• [About this exercise]
Exactly as written, return the entries below, minus any pictures.

• [Data]

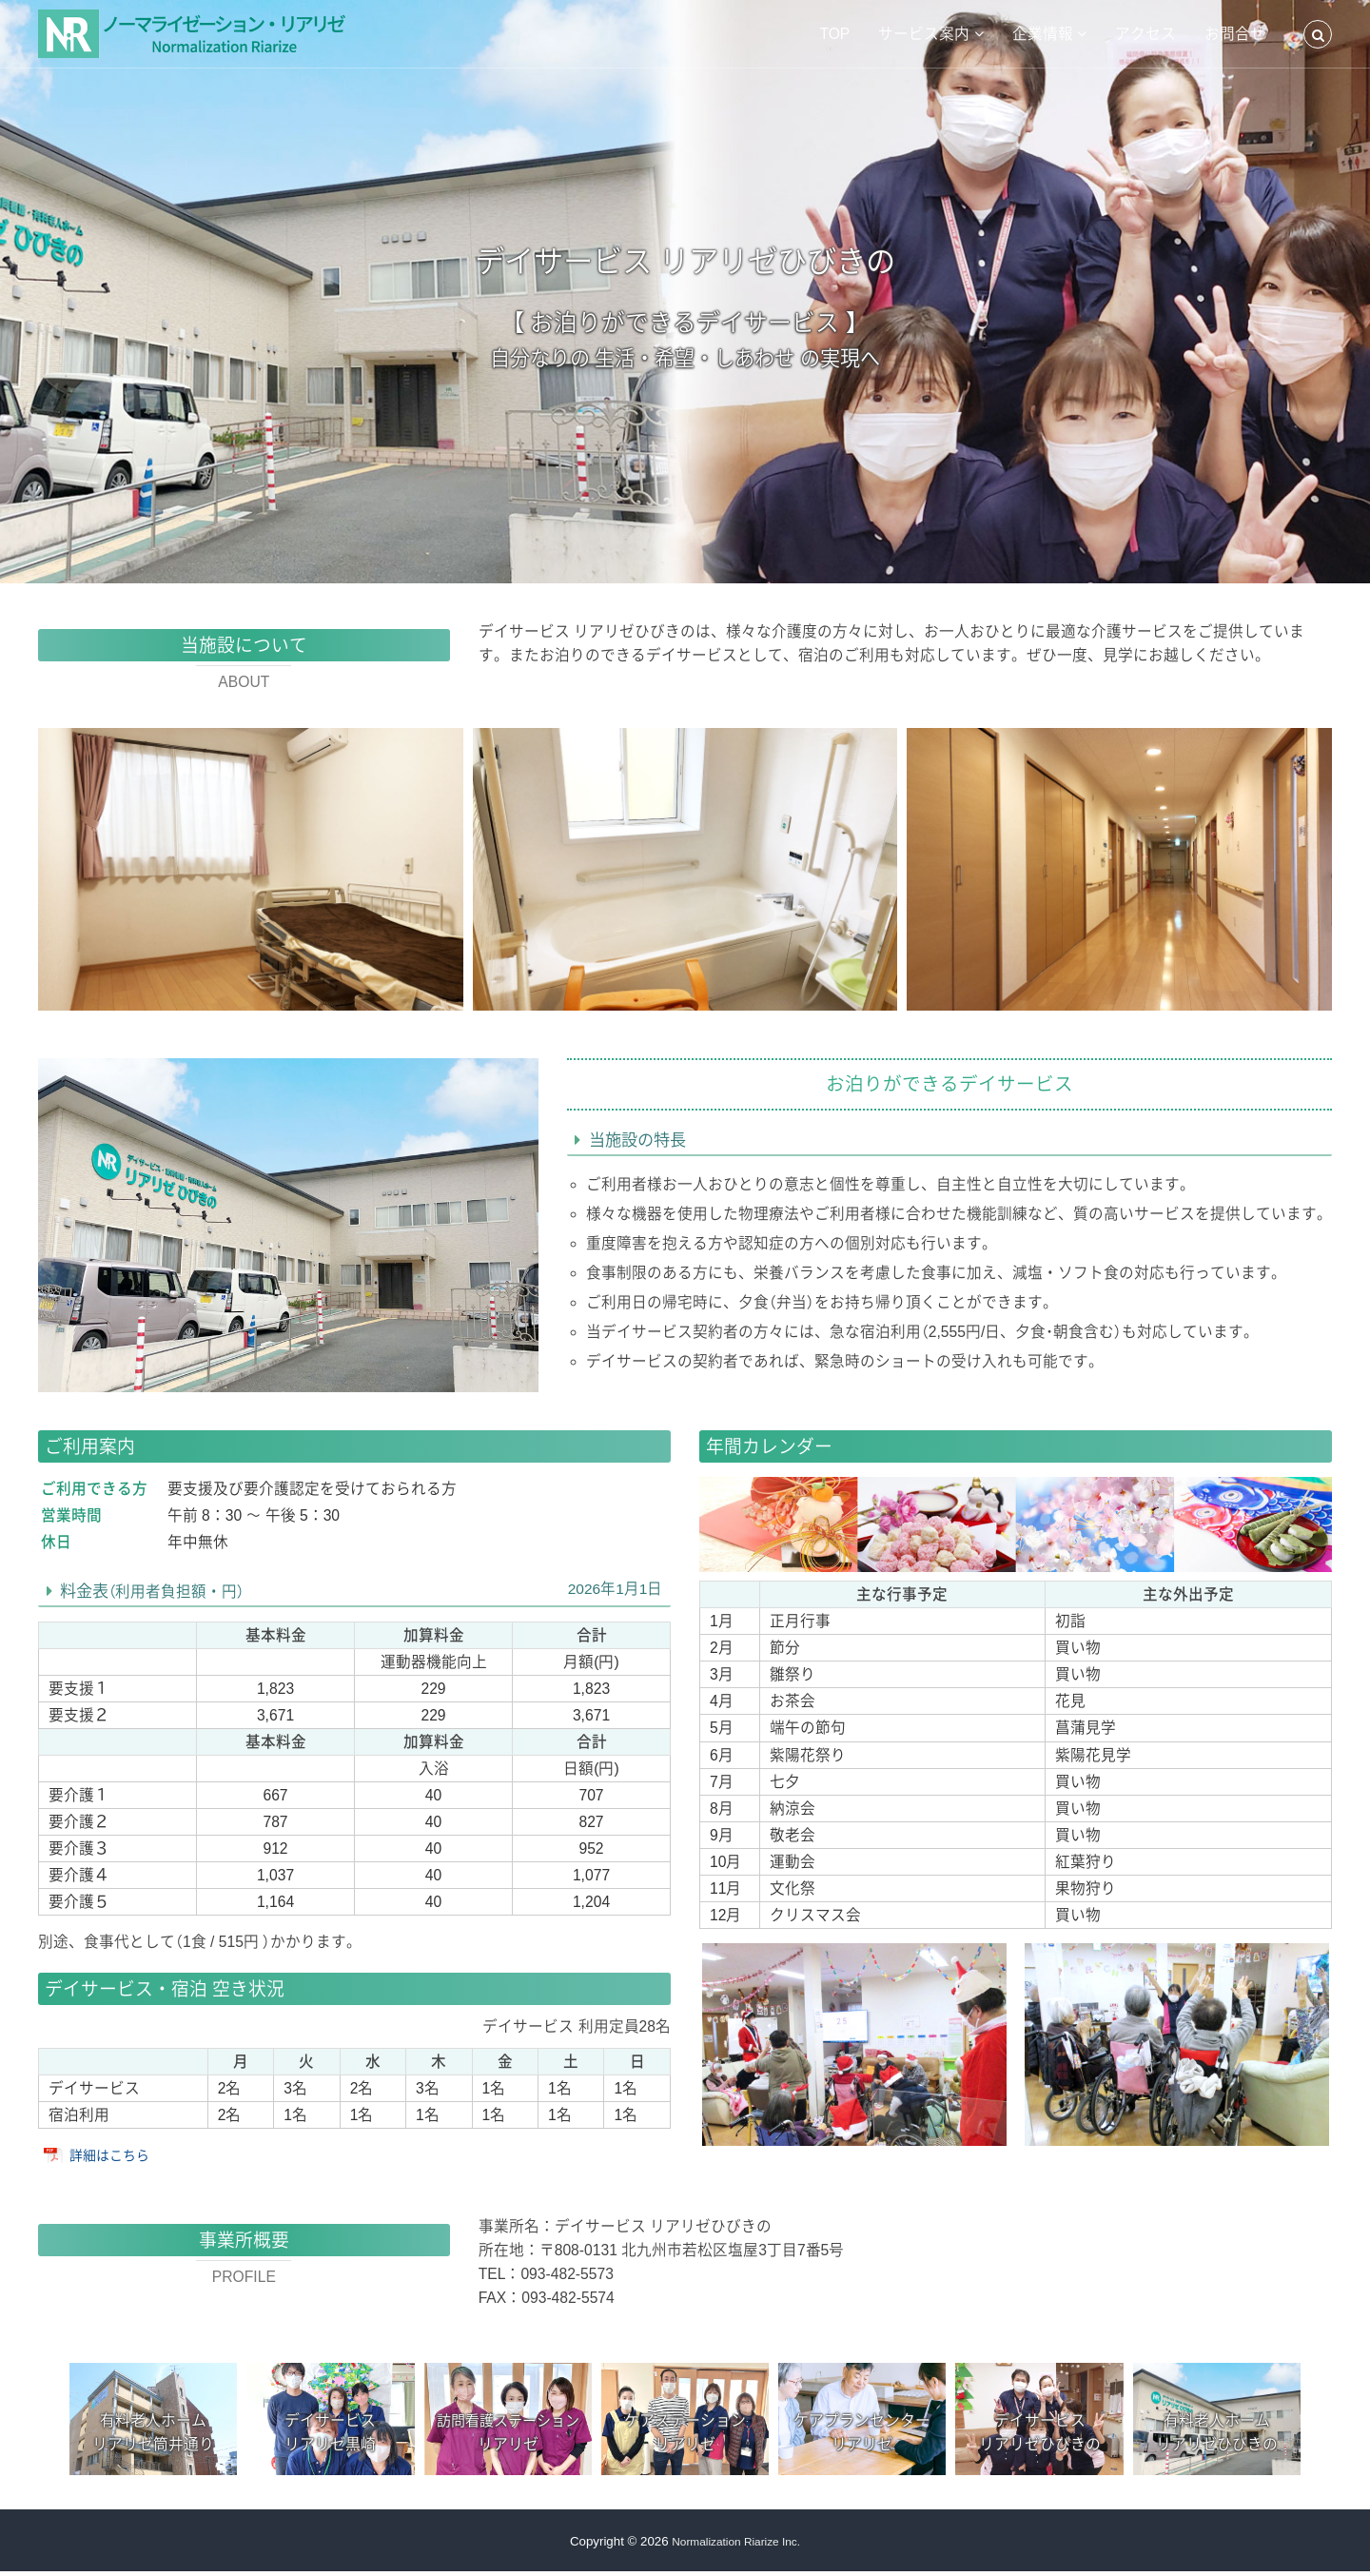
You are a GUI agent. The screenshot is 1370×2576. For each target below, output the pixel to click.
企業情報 (1042, 34)
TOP (834, 34)
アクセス (1145, 34)
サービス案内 (923, 34)
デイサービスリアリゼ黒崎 (330, 2434)
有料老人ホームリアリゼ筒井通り (153, 2434)
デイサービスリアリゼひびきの (1040, 2434)
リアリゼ (508, 2434)
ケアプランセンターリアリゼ (862, 2434)
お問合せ (1234, 34)
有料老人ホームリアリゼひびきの (1217, 2434)
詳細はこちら (115, 2155)
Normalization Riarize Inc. (736, 2546)
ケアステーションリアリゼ (685, 2434)
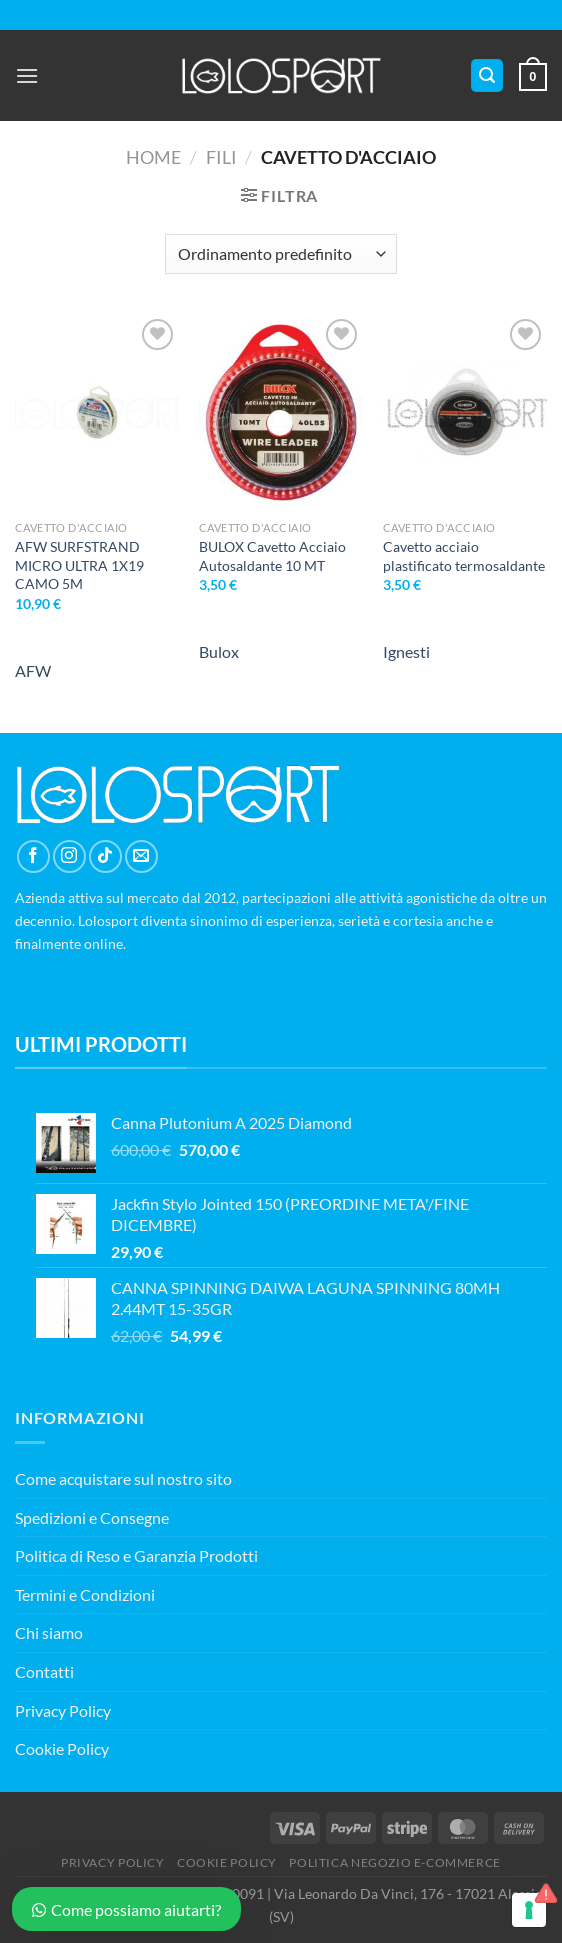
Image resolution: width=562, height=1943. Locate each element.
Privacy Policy (63, 1710)
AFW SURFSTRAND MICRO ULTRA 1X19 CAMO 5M (79, 565)
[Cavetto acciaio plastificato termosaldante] (465, 412)
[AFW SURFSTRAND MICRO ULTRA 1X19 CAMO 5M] (97, 412)
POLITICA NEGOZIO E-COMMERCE (395, 1862)
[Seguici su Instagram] (69, 856)
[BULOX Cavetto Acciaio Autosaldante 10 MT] (281, 412)
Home (153, 157)
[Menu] (27, 75)
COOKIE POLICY (227, 1862)
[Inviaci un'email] (141, 856)
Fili (221, 157)
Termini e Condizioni (85, 1594)
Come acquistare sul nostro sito (123, 1478)
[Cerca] (487, 75)
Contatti (44, 1671)
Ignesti (406, 651)
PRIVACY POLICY (113, 1862)
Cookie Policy (62, 1748)
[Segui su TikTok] (105, 856)
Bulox (219, 651)
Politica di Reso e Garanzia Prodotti (136, 1555)
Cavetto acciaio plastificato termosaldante (464, 556)
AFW (33, 670)
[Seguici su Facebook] (33, 856)
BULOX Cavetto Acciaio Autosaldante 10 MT (272, 556)
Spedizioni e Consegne (92, 1517)
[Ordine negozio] (280, 254)
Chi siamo (49, 1632)
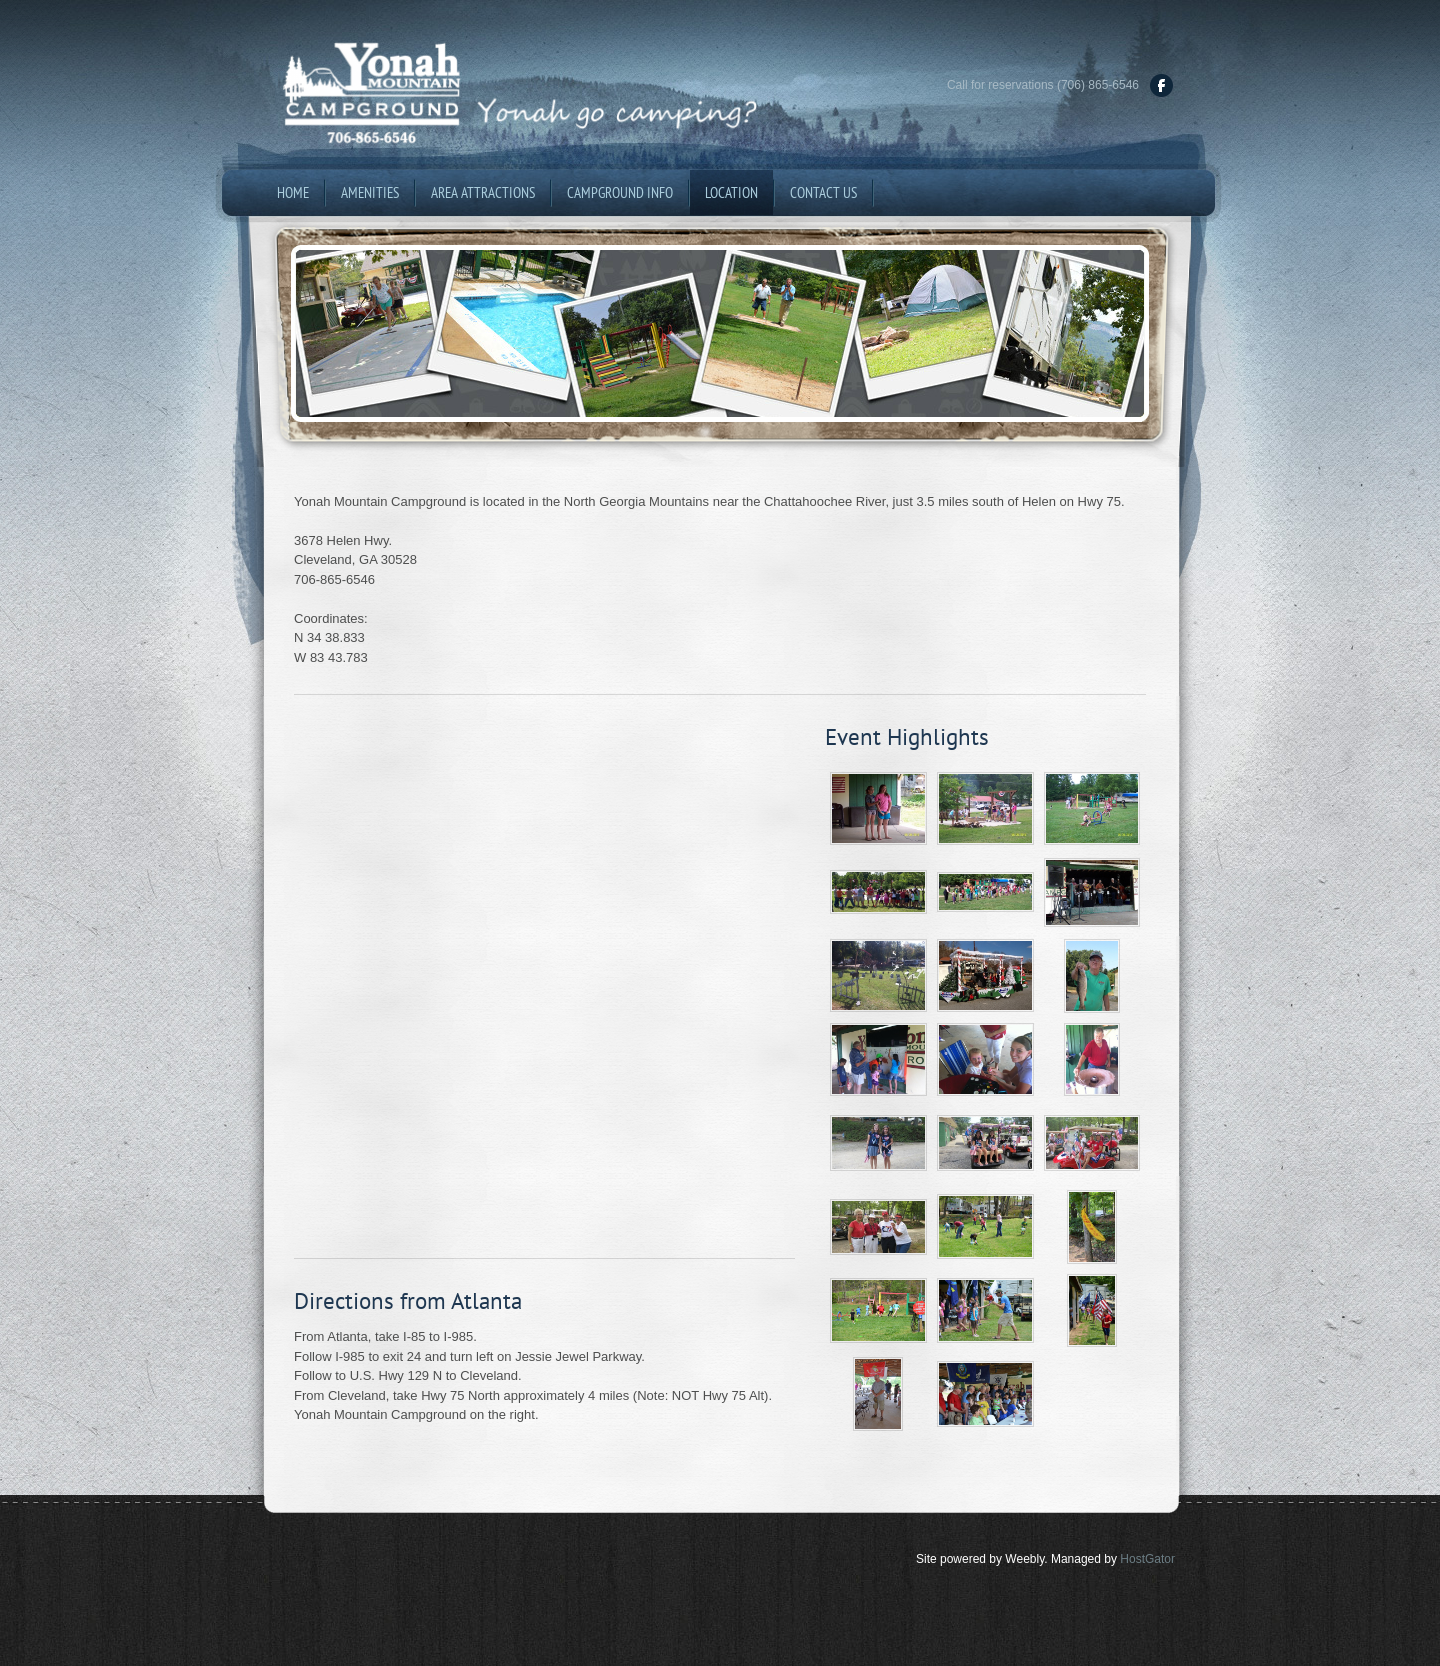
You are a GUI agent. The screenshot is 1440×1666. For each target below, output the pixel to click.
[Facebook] (1161, 85)
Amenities (370, 192)
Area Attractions (483, 192)
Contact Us (823, 192)
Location (731, 192)
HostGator (1147, 1559)
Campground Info (620, 192)
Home (293, 192)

• [Completed task]
You are a GUI agent. The screenshot is 1370×2576. For each target below, output the pixel to click.
企業情報 (1042, 34)
TOP (834, 34)
アクセス (1145, 34)
サービス案内 (923, 34)
デイサービスリアリゼ黒崎 (330, 2434)
有料老人ホームリアリゼ筒井通り (153, 2434)
デイサービスリアリゼひびきの (1040, 2434)
リアリゼ (508, 2434)
ケアプランセンターリアリゼ (862, 2434)
お問合せ (1234, 34)
有料老人ホームリアリゼひびきの (1217, 2434)
詳細はこちら (115, 2155)
Normalization Riarize Inc. (736, 2546)
ケアステーションリアリゼ (685, 2434)
Image resolution: width=562, height=1943. Locate each element.
Privacy Policy (63, 1710)
AFW SURFSTRAND MICRO ULTRA 1X19 CAMO 5M (79, 565)
[Cavetto acciaio plastificato termosaldante] (465, 412)
[AFW SURFSTRAND MICRO ULTRA 1X19 CAMO 5M] (97, 412)
POLITICA NEGOZIO E-COMMERCE (395, 1862)
[Seguici su Instagram] (69, 856)
[BULOX Cavetto Acciaio Autosaldante 10 MT] (281, 412)
Home (153, 157)
[Menu] (27, 75)
COOKIE POLICY (227, 1862)
[Inviaci un'email] (141, 856)
Fili (221, 157)
Termini e Condizioni (85, 1594)
Come acquistare sul nostro sito (123, 1478)
[Cerca] (487, 75)
Contatti (44, 1671)
Ignesti (406, 651)
PRIVACY POLICY (113, 1862)
Cookie Policy (62, 1748)
[Segui su TikTok] (105, 856)
Bulox (219, 651)
Politica di Reso e Garanzia Prodotti (136, 1555)
Cavetto acciaio plastificato termosaldante (464, 556)
AFW (33, 670)
[Seguici su Facebook] (33, 856)
BULOX Cavetto Acciaio Autosaldante 10 MT (272, 556)
Spedizioni e Consegne (92, 1517)
[Ordine negozio] (280, 254)
Chi siamo (49, 1632)
You are a GUI agent. The screenshot is 1440×1666. For each target below, output the pixel to click.
[Facebook] (1161, 85)
Amenities (370, 192)
Area Attractions (483, 192)
Contact Us (823, 192)
Location (731, 192)
HostGator (1147, 1559)
Campground Info (620, 192)
Home (293, 192)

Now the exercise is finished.